=== Assignment ===
Give every line of the data again, exactly.
%%
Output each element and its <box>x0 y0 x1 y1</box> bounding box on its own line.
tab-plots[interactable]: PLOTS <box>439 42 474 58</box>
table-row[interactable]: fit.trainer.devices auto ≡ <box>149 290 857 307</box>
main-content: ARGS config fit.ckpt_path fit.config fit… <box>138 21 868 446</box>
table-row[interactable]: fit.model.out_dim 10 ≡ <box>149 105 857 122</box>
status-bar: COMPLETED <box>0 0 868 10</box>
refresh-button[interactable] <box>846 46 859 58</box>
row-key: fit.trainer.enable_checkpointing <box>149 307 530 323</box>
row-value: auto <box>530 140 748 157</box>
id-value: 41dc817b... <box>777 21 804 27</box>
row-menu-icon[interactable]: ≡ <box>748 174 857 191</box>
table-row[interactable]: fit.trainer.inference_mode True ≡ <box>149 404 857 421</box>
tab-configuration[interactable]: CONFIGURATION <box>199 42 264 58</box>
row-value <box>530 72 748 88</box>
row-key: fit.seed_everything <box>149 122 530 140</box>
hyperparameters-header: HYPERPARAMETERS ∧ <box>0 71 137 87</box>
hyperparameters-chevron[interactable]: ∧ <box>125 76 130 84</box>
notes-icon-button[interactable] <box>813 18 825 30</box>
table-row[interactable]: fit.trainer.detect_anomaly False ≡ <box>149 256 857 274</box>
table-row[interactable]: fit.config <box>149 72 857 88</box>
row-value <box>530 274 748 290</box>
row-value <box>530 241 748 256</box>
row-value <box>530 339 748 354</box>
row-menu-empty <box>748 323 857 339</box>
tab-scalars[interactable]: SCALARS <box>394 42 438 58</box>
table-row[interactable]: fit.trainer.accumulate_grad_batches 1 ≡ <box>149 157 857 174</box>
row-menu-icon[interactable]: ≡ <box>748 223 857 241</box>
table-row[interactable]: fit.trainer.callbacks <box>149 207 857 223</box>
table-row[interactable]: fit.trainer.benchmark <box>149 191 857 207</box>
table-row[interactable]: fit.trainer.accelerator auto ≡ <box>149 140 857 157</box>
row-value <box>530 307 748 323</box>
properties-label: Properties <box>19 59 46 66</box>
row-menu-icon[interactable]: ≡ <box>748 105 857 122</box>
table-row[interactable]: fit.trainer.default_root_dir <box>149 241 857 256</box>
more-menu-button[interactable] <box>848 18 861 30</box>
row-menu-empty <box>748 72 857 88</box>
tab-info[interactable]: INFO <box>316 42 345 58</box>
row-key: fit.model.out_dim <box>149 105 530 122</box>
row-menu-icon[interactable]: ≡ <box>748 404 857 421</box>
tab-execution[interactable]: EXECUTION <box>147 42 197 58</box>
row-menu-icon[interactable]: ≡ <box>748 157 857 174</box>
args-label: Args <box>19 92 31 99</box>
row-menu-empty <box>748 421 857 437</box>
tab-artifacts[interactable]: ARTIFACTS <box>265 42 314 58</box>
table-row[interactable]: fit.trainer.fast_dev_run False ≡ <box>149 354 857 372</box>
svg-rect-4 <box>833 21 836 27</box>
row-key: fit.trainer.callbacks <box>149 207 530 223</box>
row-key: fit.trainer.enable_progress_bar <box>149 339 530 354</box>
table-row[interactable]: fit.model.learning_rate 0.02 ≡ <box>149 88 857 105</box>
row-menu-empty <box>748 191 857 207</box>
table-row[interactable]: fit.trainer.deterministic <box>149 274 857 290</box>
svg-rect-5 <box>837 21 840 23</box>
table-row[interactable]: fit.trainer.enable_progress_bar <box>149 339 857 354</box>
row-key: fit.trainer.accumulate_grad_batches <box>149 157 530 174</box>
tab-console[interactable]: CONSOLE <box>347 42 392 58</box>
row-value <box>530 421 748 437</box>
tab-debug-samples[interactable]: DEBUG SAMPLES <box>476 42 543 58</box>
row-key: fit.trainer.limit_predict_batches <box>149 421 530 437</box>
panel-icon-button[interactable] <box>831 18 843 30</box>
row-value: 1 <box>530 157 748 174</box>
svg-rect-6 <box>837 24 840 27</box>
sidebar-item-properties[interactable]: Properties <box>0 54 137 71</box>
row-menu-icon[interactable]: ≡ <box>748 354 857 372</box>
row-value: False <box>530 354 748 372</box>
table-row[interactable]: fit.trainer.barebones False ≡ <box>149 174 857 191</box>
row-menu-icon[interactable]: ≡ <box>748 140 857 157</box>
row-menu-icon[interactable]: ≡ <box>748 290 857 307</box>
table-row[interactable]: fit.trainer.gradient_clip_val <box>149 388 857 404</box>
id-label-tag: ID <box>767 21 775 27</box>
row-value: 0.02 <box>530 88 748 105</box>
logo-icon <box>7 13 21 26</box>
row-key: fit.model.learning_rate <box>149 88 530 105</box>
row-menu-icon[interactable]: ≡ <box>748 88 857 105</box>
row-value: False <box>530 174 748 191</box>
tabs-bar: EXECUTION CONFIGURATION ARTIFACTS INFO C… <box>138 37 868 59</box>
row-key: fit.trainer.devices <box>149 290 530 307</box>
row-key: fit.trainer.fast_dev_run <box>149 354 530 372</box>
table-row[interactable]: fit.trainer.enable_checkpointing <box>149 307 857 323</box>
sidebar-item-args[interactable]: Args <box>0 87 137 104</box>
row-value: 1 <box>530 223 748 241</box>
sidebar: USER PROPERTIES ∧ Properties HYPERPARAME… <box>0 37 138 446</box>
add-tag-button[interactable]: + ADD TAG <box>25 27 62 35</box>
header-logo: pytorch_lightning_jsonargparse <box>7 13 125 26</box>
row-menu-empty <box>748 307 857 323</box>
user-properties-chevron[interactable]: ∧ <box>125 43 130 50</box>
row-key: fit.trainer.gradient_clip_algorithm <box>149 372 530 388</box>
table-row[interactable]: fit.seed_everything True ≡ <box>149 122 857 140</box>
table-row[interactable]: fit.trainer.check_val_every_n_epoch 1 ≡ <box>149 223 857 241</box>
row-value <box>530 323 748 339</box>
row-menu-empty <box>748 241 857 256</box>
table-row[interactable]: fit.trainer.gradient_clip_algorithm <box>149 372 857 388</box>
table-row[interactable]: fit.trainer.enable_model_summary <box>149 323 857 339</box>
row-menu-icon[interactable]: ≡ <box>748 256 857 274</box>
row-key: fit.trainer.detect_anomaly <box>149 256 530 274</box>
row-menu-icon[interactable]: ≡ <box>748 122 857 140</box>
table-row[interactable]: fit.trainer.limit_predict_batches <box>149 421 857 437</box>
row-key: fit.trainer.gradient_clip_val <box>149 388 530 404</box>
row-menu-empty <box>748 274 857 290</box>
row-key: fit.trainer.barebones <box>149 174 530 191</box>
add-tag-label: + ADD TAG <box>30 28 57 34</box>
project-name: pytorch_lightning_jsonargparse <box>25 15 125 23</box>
%%
=== Response to the task ===
Output each element and its <box>x0 y0 x1 y1</box> bounding box on its own line.
tab-plots[interactable]: PLOTS <box>439 42 474 58</box>
table-row[interactable]: fit.trainer.devices auto ≡ <box>149 290 857 307</box>
main-content: ARGS config fit.ckpt_path fit.config fit… <box>138 21 868 446</box>
table-row[interactable]: fit.model.out_dim 10 ≡ <box>149 105 857 122</box>
status-bar: COMPLETED <box>0 0 868 10</box>
refresh-button[interactable] <box>846 46 859 58</box>
row-key: fit.trainer.enable_checkpointing <box>149 307 530 323</box>
row-value: auto <box>530 140 748 157</box>
id-value: 41dc817b... <box>777 21 804 27</box>
row-menu-icon[interactable]: ≡ <box>748 174 857 191</box>
table-row[interactable]: fit.trainer.inference_mode True ≡ <box>149 404 857 421</box>
tab-configuration[interactable]: CONFIGURATION <box>199 42 264 58</box>
row-value <box>530 72 748 88</box>
row-key: fit.seed_everything <box>149 122 530 140</box>
hyperparameters-header: HYPERPARAMETERS ∧ <box>0 71 137 87</box>
hyperparameters-chevron[interactable]: ∧ <box>125 76 130 84</box>
notes-icon-button[interactable] <box>813 18 825 30</box>
table-row[interactable]: fit.trainer.detect_anomaly False ≡ <box>149 256 857 274</box>
table-row[interactable]: fit.config <box>149 72 857 88</box>
row-value <box>530 274 748 290</box>
row-value <box>530 241 748 256</box>
row-value <box>530 339 748 354</box>
row-menu-empty <box>748 323 857 339</box>
tab-scalars[interactable]: SCALARS <box>394 42 438 58</box>
table-row[interactable]: fit.trainer.accumulate_grad_batches 1 ≡ <box>149 157 857 174</box>
row-menu-icon[interactable]: ≡ <box>748 223 857 241</box>
table-row[interactable]: fit.trainer.callbacks <box>149 207 857 223</box>
table-row[interactable]: fit.trainer.benchmark <box>149 191 857 207</box>
table-row[interactable]: fit.trainer.accelerator auto ≡ <box>149 140 857 157</box>
row-value <box>530 307 748 323</box>
properties-label: Properties <box>19 59 46 66</box>
row-menu-icon[interactable]: ≡ <box>748 105 857 122</box>
table-row[interactable]: fit.trainer.default_root_dir <box>149 241 857 256</box>
more-menu-button[interactable] <box>848 18 861 30</box>
row-menu-empty <box>748 72 857 88</box>
tab-info[interactable]: INFO <box>316 42 345 58</box>
row-key: fit.model.out_dim <box>149 105 530 122</box>
row-menu-icon[interactable]: ≡ <box>748 404 857 421</box>
tab-execution[interactable]: EXECUTION <box>147 42 197 58</box>
row-menu-icon[interactable]: ≡ <box>748 157 857 174</box>
args-label: Args <box>19 92 31 99</box>
row-menu-empty <box>748 421 857 437</box>
tab-artifacts[interactable]: ARTIFACTS <box>265 42 314 58</box>
table-row[interactable]: fit.trainer.fast_dev_run False ≡ <box>149 354 857 372</box>
svg-rect-4 <box>833 21 836 27</box>
row-key: fit.trainer.callbacks <box>149 207 530 223</box>
row-key: fit.trainer.enable_progress_bar <box>149 339 530 354</box>
table-row[interactable]: fit.model.learning_rate 0.02 ≡ <box>149 88 857 105</box>
row-menu-empty <box>748 191 857 207</box>
table-row[interactable]: fit.trainer.deterministic <box>149 274 857 290</box>
svg-rect-5 <box>837 21 840 23</box>
table-row[interactable]: fit.trainer.enable_progress_bar <box>149 339 857 354</box>
row-key: fit.trainer.accumulate_grad_batches <box>149 157 530 174</box>
tab-console[interactable]: CONSOLE <box>347 42 392 58</box>
row-value <box>530 421 748 437</box>
tab-debug-samples[interactable]: DEBUG SAMPLES <box>476 42 543 58</box>
row-key: fit.trainer.limit_predict_batches <box>149 421 530 437</box>
panel-icon-button[interactable] <box>831 18 843 30</box>
row-value: 1 <box>530 157 748 174</box>
svg-rect-6 <box>837 24 840 27</box>
sidebar-item-properties[interactable]: Properties <box>0 54 137 71</box>
row-menu-icon[interactable]: ≡ <box>748 354 857 372</box>
row-value: False <box>530 354 748 372</box>
table-row[interactable]: fit.trainer.barebones False ≡ <box>149 174 857 191</box>
row-menu-icon[interactable]: ≡ <box>748 140 857 157</box>
row-menu-icon[interactable]: ≡ <box>748 290 857 307</box>
table-row[interactable]: fit.trainer.gradient_clip_val <box>149 388 857 404</box>
id-label-tag: ID <box>767 21 775 27</box>
row-value: 0.02 <box>530 88 748 105</box>
logo-icon <box>7 13 21 26</box>
row-key: fit.model.learning_rate <box>149 88 530 105</box>
row-menu-icon[interactable]: ≡ <box>748 88 857 105</box>
row-value: False <box>530 174 748 191</box>
tabs-bar: EXECUTION CONFIGURATION ARTIFACTS INFO C… <box>138 37 868 59</box>
row-key: fit.trainer.devices <box>149 290 530 307</box>
row-key: fit.trainer.fast_dev_run <box>149 354 530 372</box>
table-row[interactable]: fit.trainer.enable_checkpointing <box>149 307 857 323</box>
sidebar-item-args[interactable]: Args <box>0 87 137 104</box>
row-value: 1 <box>530 223 748 241</box>
sidebar: USER PROPERTIES ∧ Properties HYPERPARAME… <box>0 37 138 446</box>
add-tag-button[interactable]: + ADD TAG <box>25 27 62 35</box>
header-logo: pytorch_lightning_jsonargparse <box>7 13 125 26</box>
row-menu-empty <box>748 307 857 323</box>
user-properties-chevron[interactable]: ∧ <box>125 43 130 50</box>
row-key: fit.trainer.gradient_clip_algorithm <box>149 372 530 388</box>
table-row[interactable]: fit.seed_everything True ≡ <box>149 122 857 140</box>
table-row[interactable]: fit.trainer.check_val_every_n_epoch 1 ≡ <box>149 223 857 241</box>
row-value <box>530 323 748 339</box>
row-menu-empty <box>748 241 857 256</box>
table-row[interactable]: fit.trainer.gradient_clip_algorithm <box>149 372 857 388</box>
table-row[interactable]: fit.trainer.enable_model_summary <box>149 323 857 339</box>
row-menu-icon[interactable]: ≡ <box>748 256 857 274</box>
row-key: fit.trainer.detect_anomaly <box>149 256 530 274</box>
row-menu-icon[interactable]: ≡ <box>748 122 857 140</box>
table-row[interactable]: fit.trainer.limit_predict_batches <box>149 421 857 437</box>
row-key: fit.trainer.gradient_clip_val <box>149 388 530 404</box>
row-menu-empty <box>748 274 857 290</box>
row-key: fit.trainer.barebones <box>149 174 530 191</box>
add-tag-label: + ADD TAG <box>30 28 57 34</box>
project-name: pytorch_lightning_jsonargparse <box>25 15 125 23</box>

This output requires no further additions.